Understanding Bias Propagation in AI Model Predictions *Now Hiring a PhD Graduate Research Assistant*

March 2023-Present

Dr. Anderson and team are investigating how the artificial intelligence disease modeling pipeline can lead from biased data to biased predictions and to derive solutions that mitigate this bias. A case study will focus on infectious disease modeling. This US-Australian collaborative project is funded by The Commonwealth Scientific and Industrial Research Organization (CSIRO) and US National Science Foundation (NSF) based the potential to deliver transformative research towards responsible and equitable AI. The US-based PI is an Associate Professor of Computer Science at Emory University. This project is supported by the National Science Foundation (#2302970)

*Dr. Anderson is looking for a graduate research assistant to support this project. Interested applicants should contact her directly.

Predicting spillover of zoonotic diseases from urban wildlife to human populations.

August 2022-Present

Zoonotic diseases account for approximately 75% of all emerging infections and this is expected to rise. Yet the factors that trigger zoonotic disease emergence and spread remain poorly understood, especially in urban settings where wildlife and humans are frequently in contact. As part of an interdisciplinary collaboration with an epidemiologist at GMU and an urban ecologist at University of Maryland, Dr. Anderson and team are investigating the potential for zoonotic transmission of diseases between humans and urban wildlife and develop a modeling framework that can more broadly predict the potential of disease transmission. This research is supported by seed funding from GMU’s Office of Research Innovation and Economic Impact.

Data-Driven Modeling to Improve Understanding of Human Behavior, Mobility, and Disease Spread

May 2021-Present

Dr. Anderson and team are investigating how the inclusion of how more realistic representations of human behavior can improve spatial agent-based models (ABM) of disease spread. The project focuses on the development of a conceptual data-driven modeling framework that acknowledges the spatial and temporal heterogeneity of human behavior and tightly-couples behavior to mobility, human interaction, and disease dynamics. The modeling framework will be transferrable and scalable so that it can be used to simulate a variety of diseases in different study areas. This project is funded by the National Science Foundation (#2109647)

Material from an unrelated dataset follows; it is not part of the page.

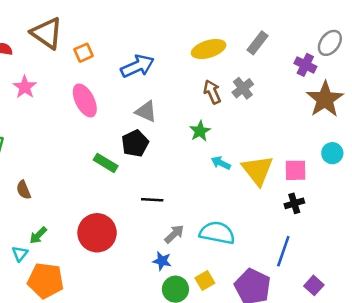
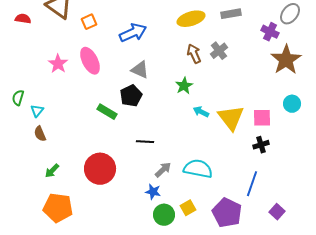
gray rectangle: (258, 43) -> (231, 14), turned 42
pink star: (25, 87) -> (58, 64), moved
cyan triangle: (20, 254) -> (37, 111), moved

The Role of the Urban Built Environment in Breast Cancer Mortality Health Disparities

May-August 2022

Dr. Anderson and team are exploring the relationship between the urban built environment and breast cancer mortality health disparities in the United States. Health disparities are driven by complex and often interrelated factors. The built environment in which an individual is lives, including greenspace, health care providers, housing, walkability, healthy food choices, profoundly affects health and wellness. Despite recent commentaries that urge a better understanding of how

and why the environment matters to an individual’s health, the assessment of built environmental factors in relation to breast cancer survival is relatively unexplored. This project was funded by the Provost Summer Team Impact Project Award.